Ça fait trop d'un coup. J'ai soudain l'impression que le bureau tourne autour de moi, semblant chavirer tel un bateau perdu dans une tempête au beau milieu de l'océan. Je fais un pas en arrière, le cœur au bord des lèvres.

- C'est impossible... c'est... c'est impossible...

Après un dernier regard mêlant peur et confusion, je tourne les talons et m'empresse de quitter le bureau de la directrice avant qu'on ne me retienne. Je suffoque, il faut que je sorte prendre l'air. Rapidement.

Les jambes flageolantes, je me dirige tant bien que mal vers le jardin. Je déboule à l'extérieur, le souffle court et les pensées en vrac. A mon grand soulagement, Mathéo est encore là ; il a rallumé une troisième cigarette qu'il s'empresse de jeter à terre en me voyant, sachant que je déteste l'odeur. Il me sourit mais fronce rapidement les sourcils en voyant mon visage paniqué.
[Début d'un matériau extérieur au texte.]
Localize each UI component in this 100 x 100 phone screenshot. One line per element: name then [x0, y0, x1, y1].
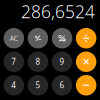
button[interactable]: 5 — [28, 75, 48, 96]
button[interactable]: 9 — [52, 52, 72, 72]
staticText: 4 — [11, 80, 16, 90]
button[interactable]: Multiply — [76, 52, 96, 72]
staticText: 286,6524 — [21, 0, 95, 23]
staticText: 6 — [60, 80, 65, 90]
button[interactable]: Subtract — [76, 75, 96, 96]
staticText: 9 — [60, 56, 65, 67]
button[interactable]: 4 — [4, 75, 24, 96]
button[interactable]: Divide — [76, 28, 96, 48]
staticText: 8 — [36, 56, 40, 67]
button[interactable]: All clear — [4, 28, 24, 48]
button[interactable]: Toggle sign — [28, 28, 48, 48]
button[interactable]: 7 — [4, 52, 24, 72]
button[interactable]: 6 — [52, 75, 72, 96]
button[interactable]: Percent — [52, 28, 72, 48]
staticText: 7 — [11, 56, 16, 67]
staticText: AC — [10, 34, 18, 43]
button[interactable]: 8 — [28, 52, 48, 72]
staticText: 5 — [36, 80, 40, 90]
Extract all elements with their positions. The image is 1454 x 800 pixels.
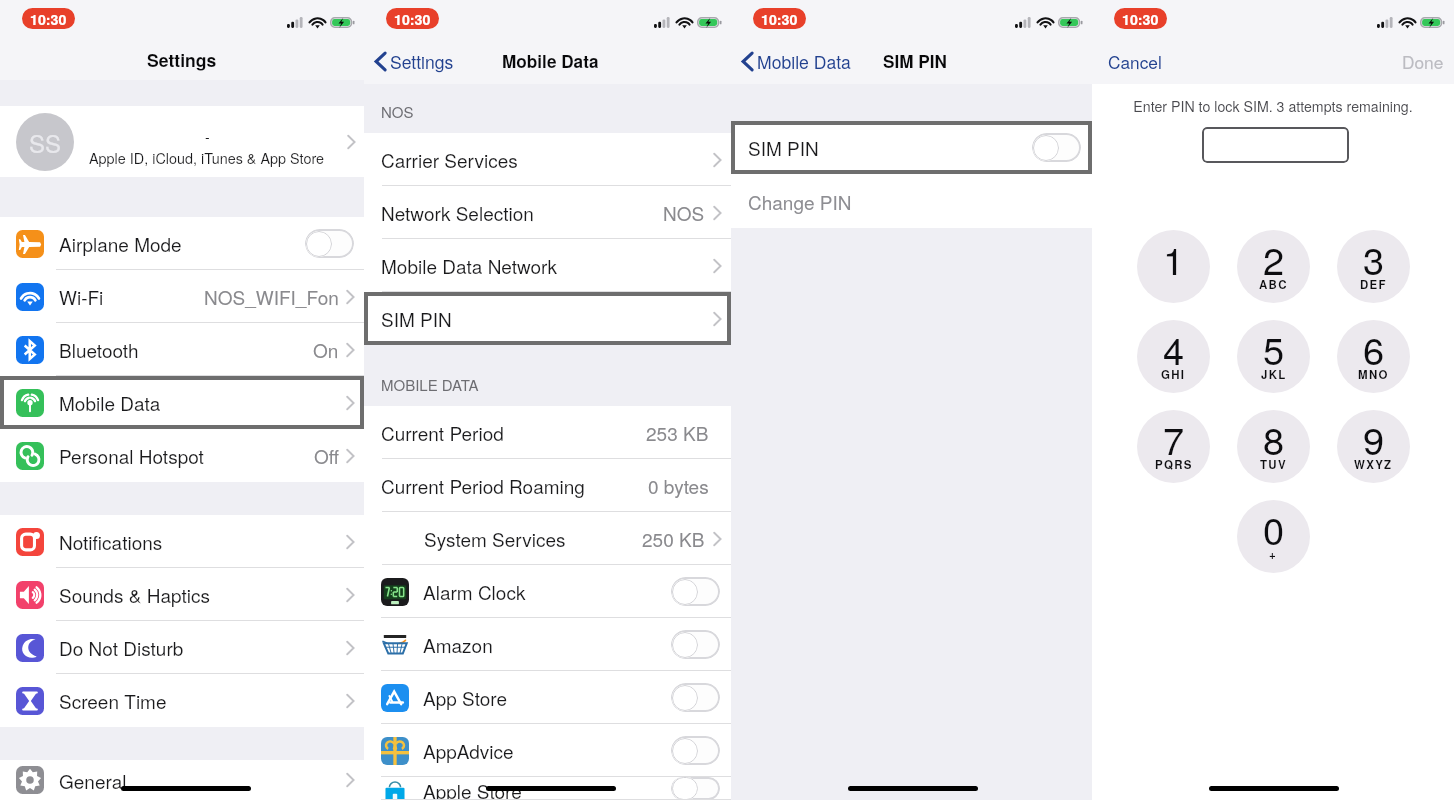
button[interactable]: 9 (1337, 410, 1410, 483)
staticText: Bluetooth (59, 336, 139, 363)
staticText: Off (314, 442, 339, 469)
staticText: MNO (1358, 366, 1389, 382)
staticText: Alarm Clock (423, 578, 526, 605)
staticText: Carrier Services (381, 146, 518, 173)
button[interactable]: Screen Time (0, 674, 364, 727)
staticText: 7 (1163, 411, 1185, 465)
button[interactable]: AppAdvice (364, 724, 731, 777)
button[interactable]: Do Not Disturb (0, 621, 364, 674)
staticText: System Services (424, 525, 566, 552)
button[interactable]: Back to Settings (375, 49, 454, 74)
button[interactable]: Airplane Mode (0, 217, 364, 270)
button[interactable]: 6 (1337, 320, 1410, 393)
staticText: Change PIN (748, 188, 852, 215)
staticText: Mobile Data (59, 389, 161, 416)
staticText: Sounds & Haptics (59, 581, 210, 608)
button[interactable]: Personal Hotspot (0, 429, 364, 482)
button[interactable]: 5 (1237, 320, 1310, 393)
button[interactable]: 2 (1237, 230, 1310, 303)
staticText: 10:30 (761, 9, 798, 29)
button[interactable]: SIM PIN (731, 121, 1092, 174)
button[interactable]: SIM PIN (364, 292, 731, 345)
button[interactable]: Cancel (1108, 49, 1162, 74)
button[interactable]: Alarm Clock (364, 565, 731, 618)
staticText: ABC (1259, 276, 1288, 292)
staticText: App Store (423, 684, 508, 711)
staticText: DEF (1360, 276, 1387, 292)
staticText: PQRS (1155, 456, 1193, 472)
button[interactable]: Change PIN (731, 174, 1092, 228)
button[interactable]: System Services (364, 512, 731, 565)
staticText: Mobile Data Network (381, 252, 558, 279)
button[interactable]: Wi-Fi (0, 270, 364, 323)
staticText: Do Not Disturb (59, 634, 184, 661)
staticText: 8 (1263, 411, 1285, 465)
button[interactable]: Current Period Roaming (364, 459, 731, 512)
button[interactable]: Network Selection (364, 186, 731, 239)
staticText: 9 (1363, 411, 1385, 465)
button[interactable]: Apple Store (364, 777, 731, 800)
staticText: Amazon (423, 631, 493, 658)
staticText: SIM PIN (381, 305, 452, 332)
staticText: Current Period (381, 419, 504, 446)
staticText: AppAdvice (423, 737, 514, 764)
button[interactable]: 8 (1237, 410, 1310, 483)
staticText: 10:30 (30, 9, 67, 29)
button[interactable]: Back to Mobile Data (742, 49, 851, 74)
staticText: Personal Hotspot (59, 442, 204, 469)
staticText: NOS (663, 199, 705, 226)
button[interactable]: 1 (1137, 230, 1210, 303)
staticText: 10:30 (1122, 9, 1159, 29)
staticText: On (313, 336, 339, 363)
button[interactable]: General (0, 760, 364, 800)
button[interactable]: Amazon (364, 618, 731, 671)
staticText: Wi-Fi (59, 283, 104, 310)
staticText: 5 (1263, 321, 1285, 375)
staticText: SIM PIN (883, 49, 947, 74)
staticText: + (1269, 546, 1278, 562)
staticText: 253 KB (646, 419, 709, 446)
staticText: SIM PIN (748, 134, 819, 161)
staticText: Apple Store (423, 777, 522, 800)
staticText: 250 KB (642, 525, 705, 552)
staticText: Airplane Mode (59, 230, 182, 257)
button[interactable]: Sounds & Haptics (0, 568, 364, 621)
staticText: MOBILE DATA (381, 374, 479, 395)
staticText: Settings (390, 49, 454, 74)
button[interactable]: Carrier Services (364, 133, 731, 186)
staticText: - (205, 126, 210, 146)
button[interactable]: App Store (364, 671, 731, 724)
staticText: Screen Time (59, 687, 167, 714)
staticText: Notifications (59, 528, 163, 555)
staticText: 2 (1263, 231, 1285, 285)
button[interactable]: Current Period (364, 406, 731, 459)
button[interactable]: Mobile Data Network (364, 239, 731, 292)
button[interactable]: 0 (1237, 500, 1310, 573)
staticText: JKL (1261, 366, 1287, 382)
button[interactable]: Bluetooth (0, 323, 364, 376)
staticText: SS (29, 125, 62, 159)
staticText: TUV (1260, 456, 1287, 472)
staticText: 0 bytes (648, 472, 709, 499)
staticText: Mobile Data (757, 49, 851, 74)
staticText: GHI (1161, 366, 1186, 382)
staticText: Settings (147, 47, 217, 72)
staticText: Current Period Roaming (381, 472, 585, 499)
staticText: General (59, 767, 127, 794)
staticText: NOS (381, 101, 414, 122)
button[interactable]: 4 (1137, 320, 1210, 393)
button[interactable]: PIN field (1202, 127, 1349, 163)
staticText: 10:30 (394, 9, 431, 29)
staticText: 0 (1263, 501, 1285, 555)
staticText: Enter PIN to lock SIM. 3 attempts remain… (1092, 96, 1454, 116)
button[interactable]: Done (1402, 49, 1444, 74)
button[interactable]: Notifications (0, 515, 364, 568)
button[interactable]: 7 (1137, 410, 1210, 483)
staticText: 6 (1363, 321, 1385, 375)
staticText: 1 (1163, 231, 1185, 285)
button[interactable]: 3 (1337, 230, 1410, 303)
button[interactable]: Mobile Data (0, 376, 364, 429)
button[interactable]: SS (0, 106, 364, 177)
staticText: WXYZ (1354, 456, 1393, 472)
staticText: 3 (1363, 231, 1385, 285)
Sans réfléchir, il accourt vers moi ; cependant, avant qu'il ait eu le temps me demander ce qu'il se passe, je m'agrippe à sa veste de toutes mes forces, manquant de peu de m'écrouler au sol. Je remarque seulement maintenant combien mes mains tremblent.

Mathéo pose délicatement une main sur le bas de mon dos et l'autre sur ma tête qu'il caresse d'un geste rassurant. J'appuie mon front contre son torse et ferme les yeux, m'abandonnant à sa présence réconfortante. Je tente de reprendre une respiration normale, calmant le tsunami de pensées qui se fracassent dans ma tête et la panique qui me prend à la gorge.

C'est trop. Je savais qu'il suffisait d'une nouvelle surprise pour que je me casse en deux pour de bon. Je ne suis pas loin de la folie avec tout ce qui me tombe dessus depuis plus d'une semaine, et particulièrement ces dernières heures. Je ne peux pas supporter autant. Une trahison, un combat, une mort et maintenant, ça ?

L'existence d'une probable sœur était déjà assez ébranlant comme ça, surtout que nous n'avions pas de preuve tangible et que nous devions déjà gérer autre chose de plus urgent qu'une histoire familiale. Nous n'avons donc pas eu le temps de nous pencher véritablement sur cette question, ce qui m'avait empêché d'y penser et de le prendre comme un coup de massue.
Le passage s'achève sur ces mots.